Does the 'user' agent get fed a specific chunk of text to formulate its questions, and does the 'assistant' agent get that exact same chunk to reply? If they're both looking at the identical text, have you thought about injecting some noise or unrelated distractor chunks into the assistant's context? Might be a solid way to make the resulting SFT data more robust against hallucinations.
monatis•2h ago
If you’re working with internal docs, regulatory text, or technical manuals, there’s plenty of material but zero multi-turn chat logs. And flattening this into standard instruction/response pairs creates models that sound like templates, failing to capture how users actually ask for clarification or push back.
So we open-sourced a small, opinionated library called AfterImage.
It generates synthetic multi-turn conversations grounded in a corpus you provide.
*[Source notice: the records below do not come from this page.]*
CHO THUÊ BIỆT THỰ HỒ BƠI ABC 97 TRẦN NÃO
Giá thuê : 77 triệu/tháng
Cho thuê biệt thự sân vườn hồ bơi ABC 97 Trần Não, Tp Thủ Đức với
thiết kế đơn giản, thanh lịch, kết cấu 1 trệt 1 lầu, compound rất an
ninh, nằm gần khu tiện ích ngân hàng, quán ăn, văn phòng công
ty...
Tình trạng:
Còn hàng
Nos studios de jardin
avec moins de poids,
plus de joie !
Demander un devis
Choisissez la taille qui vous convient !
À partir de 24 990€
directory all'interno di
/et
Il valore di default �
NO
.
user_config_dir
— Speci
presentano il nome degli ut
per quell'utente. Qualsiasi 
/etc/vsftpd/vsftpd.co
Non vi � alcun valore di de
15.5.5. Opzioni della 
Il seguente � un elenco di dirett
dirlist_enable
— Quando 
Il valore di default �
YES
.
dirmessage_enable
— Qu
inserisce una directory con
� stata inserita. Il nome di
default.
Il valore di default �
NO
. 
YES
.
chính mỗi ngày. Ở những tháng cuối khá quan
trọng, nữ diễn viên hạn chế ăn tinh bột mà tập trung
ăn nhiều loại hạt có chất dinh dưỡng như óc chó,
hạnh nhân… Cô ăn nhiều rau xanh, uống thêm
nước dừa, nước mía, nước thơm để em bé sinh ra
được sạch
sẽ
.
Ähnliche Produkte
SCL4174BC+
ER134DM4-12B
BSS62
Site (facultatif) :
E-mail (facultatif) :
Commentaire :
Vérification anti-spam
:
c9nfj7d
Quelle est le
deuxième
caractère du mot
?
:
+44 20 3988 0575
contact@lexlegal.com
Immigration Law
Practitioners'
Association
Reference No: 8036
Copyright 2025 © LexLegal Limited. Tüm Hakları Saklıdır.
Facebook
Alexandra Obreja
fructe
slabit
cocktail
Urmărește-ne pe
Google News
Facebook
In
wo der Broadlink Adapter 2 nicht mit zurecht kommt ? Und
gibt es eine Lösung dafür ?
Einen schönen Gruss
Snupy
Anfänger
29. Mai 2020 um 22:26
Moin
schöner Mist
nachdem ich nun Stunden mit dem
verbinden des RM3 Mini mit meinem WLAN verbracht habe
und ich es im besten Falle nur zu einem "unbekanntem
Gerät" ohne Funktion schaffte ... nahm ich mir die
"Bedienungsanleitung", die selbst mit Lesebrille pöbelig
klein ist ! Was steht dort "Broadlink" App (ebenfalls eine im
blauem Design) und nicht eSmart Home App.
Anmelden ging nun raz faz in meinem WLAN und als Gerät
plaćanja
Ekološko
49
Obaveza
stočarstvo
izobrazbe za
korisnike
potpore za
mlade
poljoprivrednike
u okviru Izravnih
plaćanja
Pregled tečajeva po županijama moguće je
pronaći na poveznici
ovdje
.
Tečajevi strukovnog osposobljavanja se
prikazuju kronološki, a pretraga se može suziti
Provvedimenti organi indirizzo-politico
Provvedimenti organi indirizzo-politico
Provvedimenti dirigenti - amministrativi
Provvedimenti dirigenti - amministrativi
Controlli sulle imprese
The architecture is straightforward: - A simulated user ("Correspondent") with optional persona variation - A simulated assistant ("Respondent") - Both strictly grounded via sampled source material - Outputs directly to JSONL for your SFT (Supervised Fine-Tuning) / eval pipelines
*Why build this?* The narrow bet here is that multi-turn dialogue is its own distinct data problem. There are already great general synthetic data tools (distilabel, synthetic-data-kit). We aren't competing with them. AfterImage prioritizes composable design where generation can be customized with callbacks. For example, you can connect it to various data sources such as local files or Qdrant collections, or you can choose retriever strategies for RAG or aggregation methods for composite evaluation.
*A few honest caveats:* - We don’t have a strong published benchmark yet (semantic similarity only so far). - Quality noticeably degrades/loops as conversations get too long (>5+ turns). Luckily, one-to-three turns is more than enough for most SFT cases.